-------- Record set --------

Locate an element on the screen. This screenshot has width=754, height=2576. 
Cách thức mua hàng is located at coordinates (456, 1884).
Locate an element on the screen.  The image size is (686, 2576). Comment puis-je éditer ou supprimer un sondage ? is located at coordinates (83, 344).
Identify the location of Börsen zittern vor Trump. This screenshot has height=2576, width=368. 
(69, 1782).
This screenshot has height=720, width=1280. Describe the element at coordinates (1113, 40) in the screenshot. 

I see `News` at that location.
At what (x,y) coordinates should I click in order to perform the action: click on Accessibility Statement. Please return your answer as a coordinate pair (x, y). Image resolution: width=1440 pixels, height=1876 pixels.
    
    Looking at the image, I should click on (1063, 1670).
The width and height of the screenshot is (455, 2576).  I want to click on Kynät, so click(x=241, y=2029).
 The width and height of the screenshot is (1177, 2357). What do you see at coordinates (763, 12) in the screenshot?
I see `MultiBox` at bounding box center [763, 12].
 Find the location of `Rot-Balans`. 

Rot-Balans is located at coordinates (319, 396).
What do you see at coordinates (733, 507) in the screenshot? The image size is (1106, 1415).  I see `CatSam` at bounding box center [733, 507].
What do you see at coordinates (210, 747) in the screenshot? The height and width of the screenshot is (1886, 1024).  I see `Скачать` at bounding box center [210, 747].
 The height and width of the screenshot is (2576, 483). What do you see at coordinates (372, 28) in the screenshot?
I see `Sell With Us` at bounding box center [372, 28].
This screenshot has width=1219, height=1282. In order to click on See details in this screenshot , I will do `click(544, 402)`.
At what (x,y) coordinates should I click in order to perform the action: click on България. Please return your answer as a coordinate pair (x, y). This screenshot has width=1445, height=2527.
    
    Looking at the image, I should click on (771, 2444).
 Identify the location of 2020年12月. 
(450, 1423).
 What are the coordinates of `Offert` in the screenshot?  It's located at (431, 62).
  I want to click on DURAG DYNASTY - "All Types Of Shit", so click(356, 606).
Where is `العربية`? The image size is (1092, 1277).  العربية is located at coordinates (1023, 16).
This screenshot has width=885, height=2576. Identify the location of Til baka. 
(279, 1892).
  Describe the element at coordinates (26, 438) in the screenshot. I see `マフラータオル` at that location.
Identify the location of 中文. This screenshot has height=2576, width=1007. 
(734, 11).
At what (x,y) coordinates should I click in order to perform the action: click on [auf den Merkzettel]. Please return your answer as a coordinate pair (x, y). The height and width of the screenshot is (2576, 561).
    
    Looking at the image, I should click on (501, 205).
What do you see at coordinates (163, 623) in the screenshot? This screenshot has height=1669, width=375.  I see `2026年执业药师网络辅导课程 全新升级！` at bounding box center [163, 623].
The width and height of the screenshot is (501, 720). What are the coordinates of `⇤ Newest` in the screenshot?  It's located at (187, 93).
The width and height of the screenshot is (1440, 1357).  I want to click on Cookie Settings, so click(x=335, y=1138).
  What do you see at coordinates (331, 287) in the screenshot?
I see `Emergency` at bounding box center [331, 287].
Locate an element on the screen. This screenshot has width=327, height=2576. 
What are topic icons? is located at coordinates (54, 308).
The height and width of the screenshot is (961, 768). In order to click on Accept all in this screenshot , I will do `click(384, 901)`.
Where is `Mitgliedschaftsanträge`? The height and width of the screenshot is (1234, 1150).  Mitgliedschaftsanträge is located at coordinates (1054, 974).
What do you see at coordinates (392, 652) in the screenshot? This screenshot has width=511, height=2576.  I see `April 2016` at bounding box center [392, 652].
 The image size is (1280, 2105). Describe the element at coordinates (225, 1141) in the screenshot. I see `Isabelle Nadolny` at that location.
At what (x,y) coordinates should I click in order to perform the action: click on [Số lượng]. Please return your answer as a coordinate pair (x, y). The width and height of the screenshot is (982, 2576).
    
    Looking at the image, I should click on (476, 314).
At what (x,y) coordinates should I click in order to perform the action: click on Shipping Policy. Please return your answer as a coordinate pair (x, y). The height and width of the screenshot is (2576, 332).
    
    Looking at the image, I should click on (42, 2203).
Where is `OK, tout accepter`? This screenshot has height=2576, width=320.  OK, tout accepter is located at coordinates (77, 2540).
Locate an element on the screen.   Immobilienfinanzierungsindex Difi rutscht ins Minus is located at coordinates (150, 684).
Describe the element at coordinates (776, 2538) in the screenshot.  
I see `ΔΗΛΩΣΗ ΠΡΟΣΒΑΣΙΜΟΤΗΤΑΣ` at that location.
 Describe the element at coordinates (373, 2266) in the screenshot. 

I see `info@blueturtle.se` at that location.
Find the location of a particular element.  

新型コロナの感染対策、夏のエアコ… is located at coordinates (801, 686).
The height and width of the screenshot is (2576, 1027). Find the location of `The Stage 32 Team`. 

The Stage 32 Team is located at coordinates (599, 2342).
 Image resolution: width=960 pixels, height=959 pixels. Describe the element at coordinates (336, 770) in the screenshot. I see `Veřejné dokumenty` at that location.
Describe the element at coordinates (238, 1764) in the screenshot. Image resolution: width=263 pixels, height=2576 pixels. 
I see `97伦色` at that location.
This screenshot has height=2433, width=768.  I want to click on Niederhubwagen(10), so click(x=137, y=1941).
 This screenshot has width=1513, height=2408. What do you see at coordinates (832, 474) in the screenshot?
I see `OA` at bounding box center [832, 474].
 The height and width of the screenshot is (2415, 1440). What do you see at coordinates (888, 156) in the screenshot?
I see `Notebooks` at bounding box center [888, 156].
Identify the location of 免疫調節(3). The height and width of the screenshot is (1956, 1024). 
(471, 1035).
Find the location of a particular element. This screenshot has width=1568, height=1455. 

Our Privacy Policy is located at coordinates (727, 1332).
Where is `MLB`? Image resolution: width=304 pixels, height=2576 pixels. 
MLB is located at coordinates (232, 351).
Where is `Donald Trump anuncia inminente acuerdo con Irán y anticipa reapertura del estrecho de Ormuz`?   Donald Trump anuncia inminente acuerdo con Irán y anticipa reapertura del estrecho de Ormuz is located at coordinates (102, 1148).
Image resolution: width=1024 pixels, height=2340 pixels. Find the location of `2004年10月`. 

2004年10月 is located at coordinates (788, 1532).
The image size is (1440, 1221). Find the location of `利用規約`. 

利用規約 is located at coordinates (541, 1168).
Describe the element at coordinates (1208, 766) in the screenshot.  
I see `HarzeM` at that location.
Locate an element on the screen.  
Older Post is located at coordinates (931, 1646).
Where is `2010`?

--------

Problem requirements. From the records above, copy each line that contains the word "will".

Written response.
This screenshot has width=1219, height=1282. In order to click on See details in this screenshot , I will do `click(544, 402)`.
The height and width of the screenshot is (961, 768). In order to click on Accept all in this screenshot , I will do `click(384, 901)`.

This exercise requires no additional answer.